Bild: Familie Wunderlich will ihre Kinder nicht in die Schule schicken
Karlsruhe taz | Wenn ein Jugendamt Eltern die Kinder wegnimmt, weil diese
nicht in die Schule gehen und zu Hause unterrichtet werden, ist dies
rechtmäßig. Dies entschied der Europäische Gerichtshof für Menschenrechte
(EGMR) in einem Fall aus Hessen.
Dirk und Petra Wunderlich sind ein sehr christliches Ehepaar und haben vier
Kinder (drei Töchter und einen Sohn). Die Eltern sind beide Gärtner und
wohnen bei Darmstadt. Seit 2005 ist die älteste Tochter schulpflichtig,
doch die Eltern [1][lehnen die Schulpflicht ab]. „Wir wollen als Familie
zusammenleben, wie es Tausende Jahre der Fall war“, sagte Dirk Wunderlich
in einem Interview mit der Deutschen Welle. Die Schulpflicht reiße Familien
künstlich auseinander.
Von 2008 bis 2011 lebte die Familie im Ausland, unter anderem in
Frankreich, um der deutschen Schulpflicht zu entgehen. Seit 2011 waren die
Wunderlichs wieder in Deutschland. Petra Wunderlich unterrichtete die
Kinder zu Hause von 10 bis 15 Uhr, unterbrochen von einer Mittagspause.
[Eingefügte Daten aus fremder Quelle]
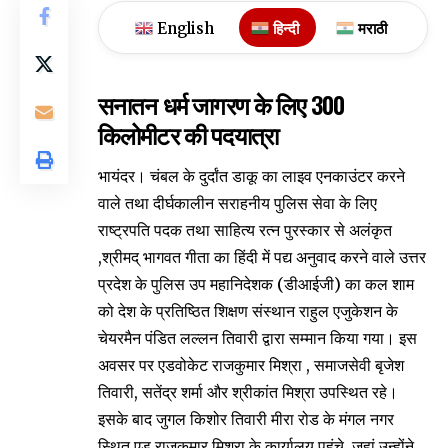
English
हिन्दी
मराठी
सनातन धर्म जागरण के लिए 300
किलोमीटर की पदयात्रा
भायंदर। चंबल के दुर्दांत डाकू का लाइव एनकाउंटर करने
वाले तथा दीर्घकालीन सराहनीय पुलिस सेवा के लिए
राष्ट्रपति पदक तथा साहित्य रत्न पुरस्कार से अलंकृत
,श्रीमद् भागवत गीता का हिंदी में पद्य अनुवाद करने वाले उत्तर
प्रदेश के पुलिस उप महानिदेशक (डीआईजी) का कल शाम
को देश के प्रतिष्ठित शिक्षण संस्थान राहुल एजुकेशन के
चेयरमैन पंडित लल्लन तिवारी द्वारा सम्मान किया गया। इस
अवसर पर एडवोकेट राजकुमार मिश्रा , समाजसेवी बृजेश
तिवारी, सतेंद्र शर्मा और श्रीकांत मिश्रा उपस्थित रहे।
इसके बाद जुगल किशोर तिवारी मीरा रोड के मंगल नगर
स्थित एड राजकुमार मिश्रा के कार्यालय पहुंचे, जहां उन्होंने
Alle Kinder (geboren zwischen 1999 und 2005) lernten nach Angaben der
deutschen Behörden den gleichen Stoff. Als das Jugendamt ihren Wissensstand
überprüfen wollte, weigerten sich die Kinder mehrfach. Die Eltern erhielten
Geldbußen wegen Verletzung der Schulpflicht, bezahlten sie, aber änderten
nichts.
Daraufhin entzog das Amtsgericht Darmstadt den Eltern das Sorgerecht
teilweise. Im August 2013 standen überraschend rund zwanzig Sozialarbeiter
und Polizisten vor der Tür, nahmen die vier Kinder mit und brachten sie in
ein Kinderheim. Es bestehe die Gefahr, dass die Kinder sozial isoliert in
einer Parallelwelt aufwachsen und keine Chance haben, ein normales
Sozialverhalten zu lernen. Erst nach drei Wochen konnten die Kinder zu den
Eltern zurückkehren. Diese hatten zuvor schriftlich versprochen, dass die
Kinder nun in die Schule geschickt würden.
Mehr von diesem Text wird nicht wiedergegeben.